Ninja Blade
The panto Ninja Gaiden.
Even when a game is as gleefully stupid as possible, developers are sometimes smart enough to leave room for the player to make it even more so. It's almost inspiring. Case in point: Ninja Blade. The game opens with a unit of ninjas, one of which is you, being dropped from a transport plane into a city that's been infected by Alpha Worms from Space. Or something. None of the ninjas have parachutes. On the way down - slashing enemy flying things who have the misfortune to be passing by - you proceed to land by crashing through the side of a skyscraper and slow the impact by doing a forward roll. That's as sane as it gets. By the end of the level, you've kicked an enormous demolition ball into the boss' equally enormous tendril-covered face.
Which is all mental enough. But then you finish the level, and realise it includes a costume editor. So now, when the high-octane straight-faced lunacy kicks off again, it's starring a fluorescent pink ninja.

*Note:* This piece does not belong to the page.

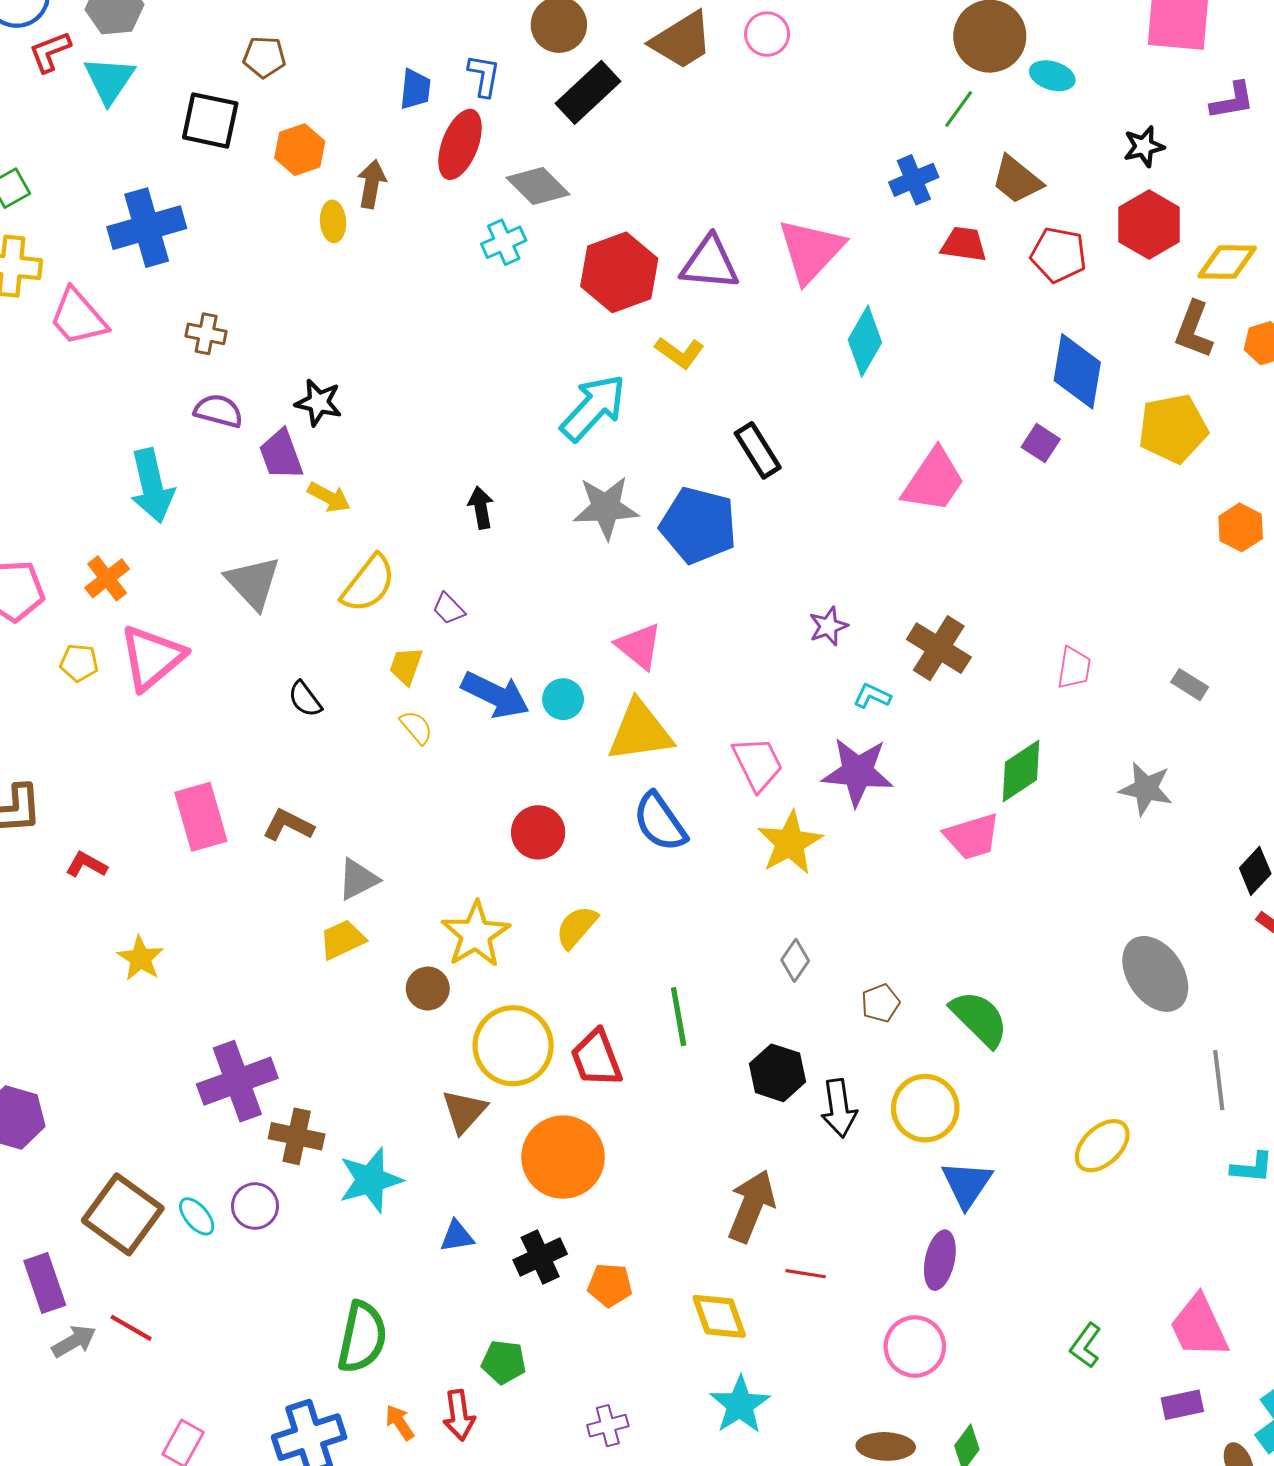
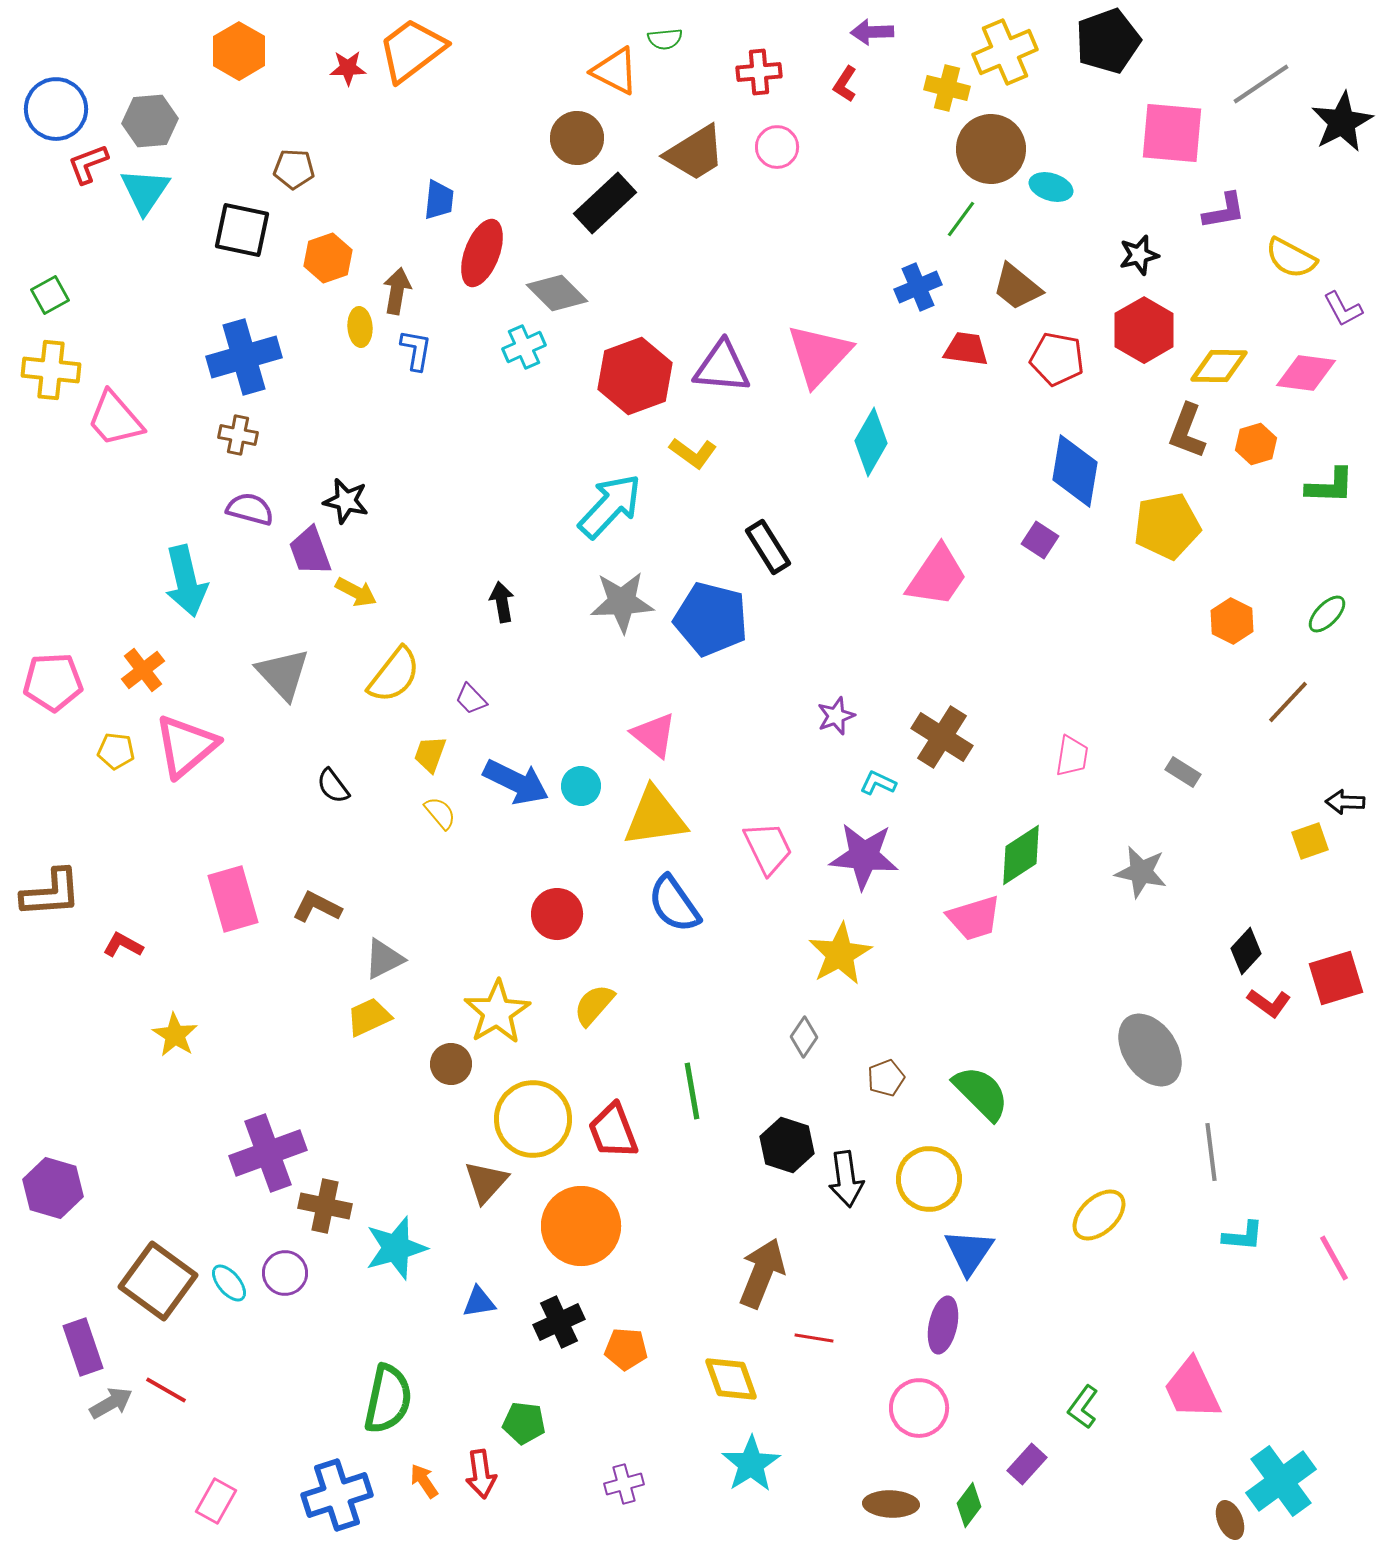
blue L-shape: (484, 76) -> (416, 350), moved
blue cross: (147, 228) -> (244, 357), moved
yellow star: (790, 843) -> (840, 954), moved
purple rectangle: (1182, 1405) -> (1027, 1464), moved, turned -36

It only gets worse as you unlock other outfits. I went out the room when a friend was playing and he edited the ninja so he was rocking a scarlet leopard-skin with pink love-hearts all over his sleeves.
There are two sorts of ninjas. There's the sort who are big on hiding and the sort who really aren't. Ninja Blade is the latter. He thinks hiding is what animals are covered in. He's an expert in three weapons - the ancient ninja blades, mystical shuriken and the M60 machinegun. He is, to stress the point, mental. Lunacy is the primary constant. At Ninja Blade's best, it's hilarious, destructive and joyous. Even at its worst, it's often bad in a way that makes you wonder at the sanity of the developer for making whatever decision you're contemplating.
It is... well, let's go with "action game". Action-adventure would probably be the box to tick, but that doesn't quite grasp the entirety of its mood-swing game design. I'd say God of War, if I were to choose a single game, but while it's got all that increasing-combo quick-time event finishing move boss-fighting malarkey, its so fond of the wall-running that it pushes the platforming elements into something that even looks a little like Prince of Persia. And then it's got extended on-rails shooter sections where you're mowing down enemies while your truck or chopper trundles along. And the typically elaborate boss fights. And the quick-time events.
Ninja Blade likes its quick-time events. It's got more than I've seen since Fahrenheit, but they're integrated in a far less painful way. But still incredibly odd. Put it this way. It's like you're typing a paragraph in a review and you make some kind of mistkktsim fo dink emos ekam uoy dna wiever a ni hpargarap a ginpyt er'uoy ekil s'ti os. So it's like you're typing a paragraph in a review and you make some kind of mistake and then it rewinds and you try again with no further conseqeeqesnoc rehtruf on htiw niaga yrt uoy dna sdniwer ti neht dna ekatsim fo dink emos ekam uoy dna wiever a ni hpargarap a ginpyt er'uoy ekil s'ti os. So it's like you're typing a paragraph in a review and you make some kind of mistake and then it rewinds and lets you try again with no further consequences.
That's annoying and strange. As just demonstrated. But oddly, less annoying than the alternative of having to do the whole sequence again. While I suspect this is a total dead-end in game design, this compromise - the QTEs are set to be pretty damn easy on normal difficulty - does allow a developer to keep a tiny fraction interaction in events most games of the type would have as a cut-scene. The normal complaint in a game that runs an awesome video of your character taking down a baddy is, "Well, great - why can't I do it?" Ninja Blade's extended sequences of Dragons Lair-style action at least keep you slightly involved as the protagonist. Given the choice, I'll take this.